### Prompt
Leave out the images; return the rest of the data exactly.

Content starts

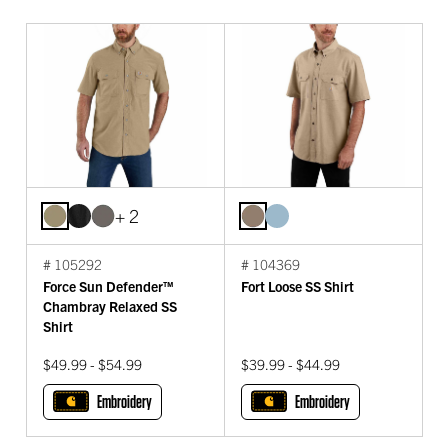
+ 2
# 105292
# 104369
Force Sun Defender™
Fort Loose SS Shirt
Chambray Relaxed SS
Shirt
$49.99 - $54.99
$39.99 - $44.99
Embroidery
Embroidery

Content ends

### Expected answer
+ 2
# 105292
# 104369
Force Sun Defender™
Fort Loose SS Shirt
Chambray Relaxed SS
Shirt
$49.99 - $54.99
$39.99 - $44.99
Embroidery
Embroidery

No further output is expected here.